TASK TO COMPLETE | The answer must be an exact printing of every record below, with the pictures omitted.

DATA IN THIS EXERCISE |
+ + + + + + +
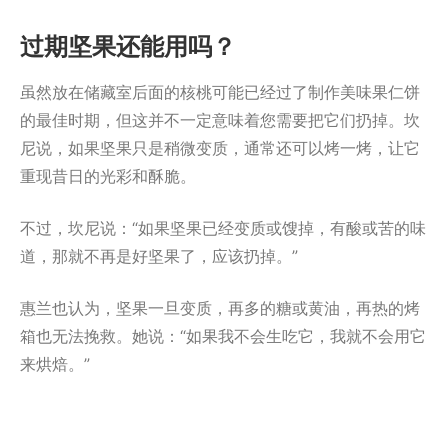
过期坚果还能用吗？
虽然放在储藏室后面的核桃可能已经过了制作美味果仁饼
的最佳时期，但这并不一定意味着您需要把它们扔掉。坎
尼说，如果坚果只是稍微变质，通常还可以烤一烤，让它
重现昔日的光彩和酥脆。
不过，坎尼说：“如果坚果已经变质或馊掉，有酸或苦的味
道，那就不再是好坚果了，应该扔掉。”
惠兰也认为，坚果一旦变质，再多的糖或黄油，再热的烤
箱也无法挽救。她说：“如果我不会生吃它，我就不会用它
来烘焙。”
+ + + + + + +
SOLUTION TO THE PROBLEM |
过期坚果还能用吗？
虽然放在储藏室后面的核桃可能已经过了制作美味果仁饼
的最佳时期，但这并不一定意味着您需要把它们扔掉。坎
尼说，如果坚果只是稍微变质，通常还可以烤一烤，让它
重现昔日的光彩和酥脆。
不过，坎尼说：“如果坚果已经变质或馊掉，有酸或苦的味
道，那就不再是好坚果了，应该扔掉。”
惠兰也认为，坚果一旦变质，再多的糖或黄油，再热的烤
箱也无法挽救。她说：“如果我不会生吃它，我就不会用它
来烘焙。”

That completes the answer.